A statement issued by the county Thursday said the spread of the highly infectious disease had not been contained, “and active outbreaks continue to exist, posing a significant threat to Foster Farms employees and the surrounding community. Furthermore, testing as required by the health directive had not been completed, and it is unclear whether the temporary workers were included in testing.”

On Thursday, Dr. Salvador Sandoval, the Merced County health officer, ordered the plant closed.

“In view of increasing deaths and uncontrolled COVID-19 cases, the decision was made to order the Livingston plant within the Foster Farms Livingston complex closed until acceptable safety measures are in place,” Sandoval said in a statement. “Our charge is to protect the public’s health, even in the face of difficult decisions.”

Despite the public statement by county officials, Foster Farms employees received emails late Thursday instructing them to show up to work for shifts Thursday night and Friday if they were scheduled to do so.

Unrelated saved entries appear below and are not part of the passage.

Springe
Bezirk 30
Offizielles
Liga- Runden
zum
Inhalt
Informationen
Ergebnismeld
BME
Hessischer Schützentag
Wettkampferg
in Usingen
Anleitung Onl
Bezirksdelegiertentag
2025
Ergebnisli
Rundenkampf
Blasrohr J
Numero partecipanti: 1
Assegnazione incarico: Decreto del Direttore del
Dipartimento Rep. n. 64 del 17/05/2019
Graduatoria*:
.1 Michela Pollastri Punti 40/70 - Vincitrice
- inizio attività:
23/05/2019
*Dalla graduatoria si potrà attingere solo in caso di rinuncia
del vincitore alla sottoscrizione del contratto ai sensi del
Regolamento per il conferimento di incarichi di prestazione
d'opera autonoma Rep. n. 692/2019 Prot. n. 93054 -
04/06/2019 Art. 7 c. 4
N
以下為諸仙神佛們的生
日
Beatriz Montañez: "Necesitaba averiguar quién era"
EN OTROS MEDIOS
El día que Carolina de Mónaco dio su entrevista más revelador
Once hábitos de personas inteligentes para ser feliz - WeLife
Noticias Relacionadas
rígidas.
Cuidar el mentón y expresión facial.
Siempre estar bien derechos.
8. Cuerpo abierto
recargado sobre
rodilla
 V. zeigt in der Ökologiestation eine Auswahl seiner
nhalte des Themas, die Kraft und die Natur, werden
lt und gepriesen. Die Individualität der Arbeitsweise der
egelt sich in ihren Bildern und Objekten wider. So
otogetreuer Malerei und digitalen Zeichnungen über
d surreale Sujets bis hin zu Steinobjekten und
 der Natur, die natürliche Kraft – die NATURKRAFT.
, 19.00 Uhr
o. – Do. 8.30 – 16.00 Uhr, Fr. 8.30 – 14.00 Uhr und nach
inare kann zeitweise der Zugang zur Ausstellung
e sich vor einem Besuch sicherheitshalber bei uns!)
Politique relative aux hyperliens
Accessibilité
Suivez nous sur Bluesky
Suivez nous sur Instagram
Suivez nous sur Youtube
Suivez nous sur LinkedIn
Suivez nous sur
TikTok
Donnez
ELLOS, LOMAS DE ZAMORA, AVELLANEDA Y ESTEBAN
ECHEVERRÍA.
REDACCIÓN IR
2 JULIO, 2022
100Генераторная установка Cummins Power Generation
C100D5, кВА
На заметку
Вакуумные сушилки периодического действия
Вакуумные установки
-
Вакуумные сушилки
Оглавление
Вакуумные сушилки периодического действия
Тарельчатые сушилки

“All active status employees should report to work for their regular shift tonight or tomorrow as scheduled. The plant and all other facilities on the Livingston complex are safely operating,” said the letter, which was reviewed by The Times. “Please continue to wear your face covering and follow other safe practices at work and outside of work.”

Later Thursday night, Mike North, a spokesman for Merced County, said enforcement of the shutdown order was delayed by 48 hours after the county received a call from the U.S. Department of Agriculture’s undersecretary for food safety.

The delay, North said in an email, would “help facilitate logistics associated with any necessary closure.”

In a statement issued Friday, Foster Farms did not address the shutdown order. The company, which is based in Livingston, has described itself as the West Coast’s leading poultry producer.

The workers at the Livingston plant are predominantly Latino and Punjabi, said Naindeep Singh, executive director of the Jakara Movement, a Central Valley nonprofit aimed at the Punjabi Sikh community. Many of his group’s members work at the Foster Farms plant.

A Times analysis found that of the 12 California counties with the worst coronavirus case rates per capita over the last two weeks, eight are in the San Joaquin Valley. Merced County has one of the worst rates statewide, reporting 414 cases per 100,000 residents in the last 14 days. By contrast, L.A. County has about 196 cases per 100,000 residents; Orange County, 156; San Francisco County, 134; and San Diego County, 113.

In its statement Saturday, Foster Farms praised Merced County health officials and said: “COVID-19 is not the product of a company any more than it is the fault of a people or a community. It is a scourge that companies like Foster Farms and communities like Merced County can work together to defeat.”